*To do*: Please set down the lines of the listing exactly, from its first line to the line with "31 июля, 18:51", leaving the pictures out.

*Listed records*:

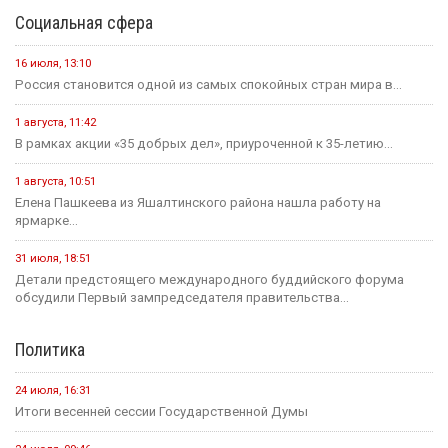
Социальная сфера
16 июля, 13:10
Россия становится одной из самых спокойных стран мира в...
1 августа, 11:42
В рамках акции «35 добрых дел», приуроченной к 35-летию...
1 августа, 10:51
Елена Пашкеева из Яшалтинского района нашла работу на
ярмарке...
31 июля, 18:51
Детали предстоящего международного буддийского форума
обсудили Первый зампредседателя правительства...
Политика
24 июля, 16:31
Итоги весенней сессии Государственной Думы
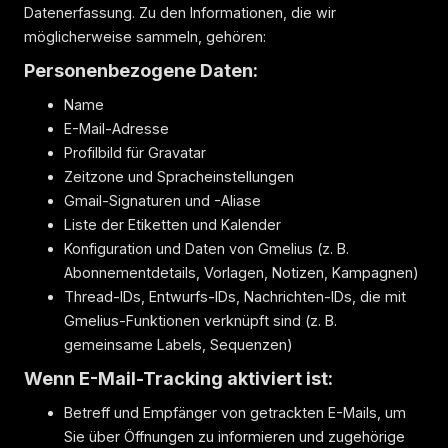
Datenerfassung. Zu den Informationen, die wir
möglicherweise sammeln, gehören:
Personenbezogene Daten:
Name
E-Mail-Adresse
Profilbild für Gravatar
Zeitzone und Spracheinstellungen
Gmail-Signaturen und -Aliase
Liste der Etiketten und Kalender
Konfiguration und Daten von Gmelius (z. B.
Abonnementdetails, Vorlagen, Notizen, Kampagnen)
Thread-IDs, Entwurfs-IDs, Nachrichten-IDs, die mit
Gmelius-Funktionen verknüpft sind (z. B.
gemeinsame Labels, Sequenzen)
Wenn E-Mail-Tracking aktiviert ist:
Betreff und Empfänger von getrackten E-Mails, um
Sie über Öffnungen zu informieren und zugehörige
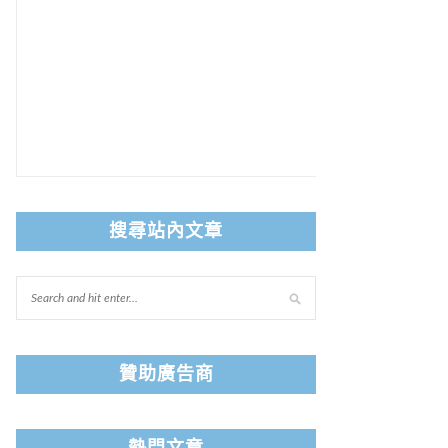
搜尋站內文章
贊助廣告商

*Response*:
Социальная сфера
16 июля, 13:10
Россия становится одной из самых спокойных стран мира в...
1 августа, 11:42
В рамках акции «35 добрых дел», приуроченной к 35-летию...
1 августа, 10:51
Елена Пашкеева из Яшалтинского района нашла работу на
ярмарке...
31 июля, 18:51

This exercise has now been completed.